Manager MSAT

The Manager, MSAT will play a key role in building and scaling Manufacturing Science & Technology capabilities within a growing GMP manufacturing environment. This role is responsible for supporting technology transfer, process validation, and commercial manufacturing readiness across API and sterile product programs.

Reporting directly to the VP, Technical Operations & Quality, this individual will act as a trusted technical partner—helping translate strategy into execution, establishing structure, and enabling reliable, compliant manufacturing as operations scale.

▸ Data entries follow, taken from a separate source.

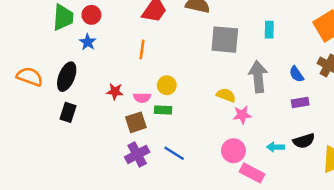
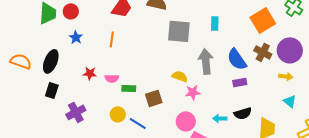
blue star: (88, 42) -> (76, 37), moved
blue semicircle: (296, 74) -> (237, 59), size x1.6
yellow circle: (167, 85) -> (118, 114), moved
brown square: (136, 122) -> (154, 98), moved
purple cross: (137, 154) -> (76, 112), moved

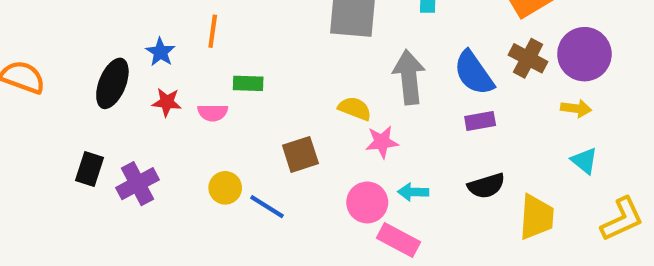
blue star: (76, 37) -> (160, 52), moved
black ellipse: (51, 61) -> (112, 83), moved
green rectangle: (129, 88) -> (248, 83), moved
black rectangle: (52, 90) -> (89, 169), moved
cyan arrow: (220, 118) -> (413, 192), moved

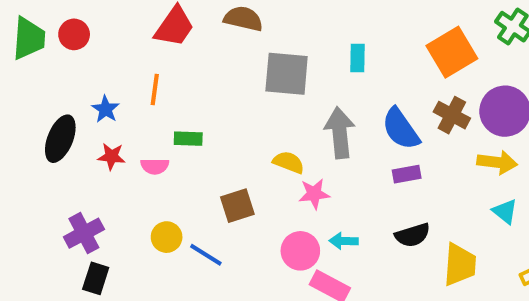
yellow arrow: (576, 108) -> (497, 162), size x1.4
black rectangle: (89, 169) -> (96, 278), moved

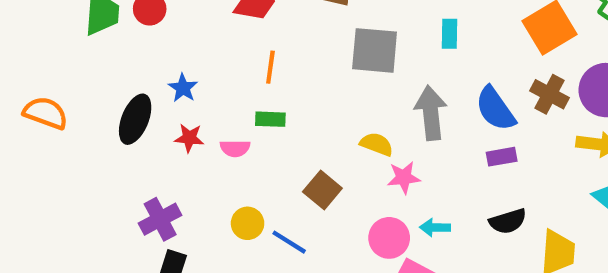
orange line: (155, 89) -> (270, 67), moved
brown square: (237, 206) -> (322, 190), turned -32

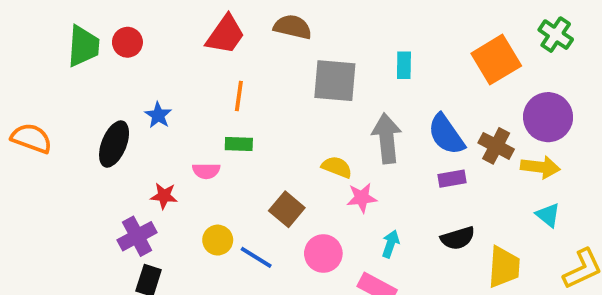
brown cross: (549, 94) -> (496, 146), moved
red star: (189, 138) -> (164, 196), moved
cyan arrow: (435, 227) -> (391, 244), turned 108
pink circle: (389, 238) -> (323, 253), moved

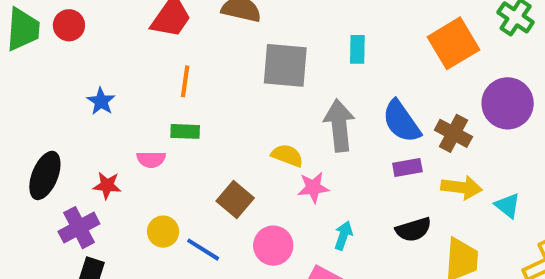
black ellipse: (114, 144) -> (45, 175), moved
yellow arrow: (540, 167) -> (461, 187), moved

The role sits within a highly collaborative technical organization and works closely with cross-functional teams including Technical Operations, Quality, Engineering, Manufacturing, and Program Management.

Key Responsibilities

• Lead process development, scale-up, and validation activities from development through commercial GMP manufacturing
• Establish and implement MSAT processes, tools, templates, and SOPs
• Support technology transfer activities to ensure smooth handoff into manufacturing
• Author and review technical documentation including protocols, reports, batch records, deviations, and change controls
• Develop and execute process and cleaning validation strategies
• Conduct process risk assessments, gap analyses, and fit-to-plant evaluations
• Partner with Engineering and Operations on equipment selection, process design, and facility readiness
• Support media fill planning, execution, and reporting
• Provide MSAT support during regulatory inspections and audits
• Act as a technical bridge between development, quality, engineering, and manufacturing teams
• Promote a strong GMP culture and continuous improvement mindset

Qualifications

• Master’s degree in Chemistry, Pharmacy, Chemical Engineering, or a related discipline
• PhD strongly preferred
• 5+ years of experience in MSAT, validation, or process qualification within a GMP-regulated pharmaceutical environment
• Strong knowledge of GMP requirements (Health Canada, FDA, EU)
• Experience supporting sterile manufacturing environments
• Proven ability to generate and manage regulatory-ready documentation
• Experience supporting regulatory inspections
• Six Sigma and/or PMP certification considered an asset

Key Attributes

• Builder mindset with comfort creating processes and structure from the ground up
• Strong technical judgment and risk-based decision making
• Collaborative and cross-functional working style
• Comfortable operating in fast-growing, evolving environments
• Clear communicator able to translate complex technical concepts
• Hands-on approach with the ability to balance execution and leadership

Additional Information This is a net new role created to support continued growth and expansion of manufacturing operations.
Compensation:
Competitive base salary in the range of $100,000 – $140,000, plus comprehensive benefits and additional total rewards.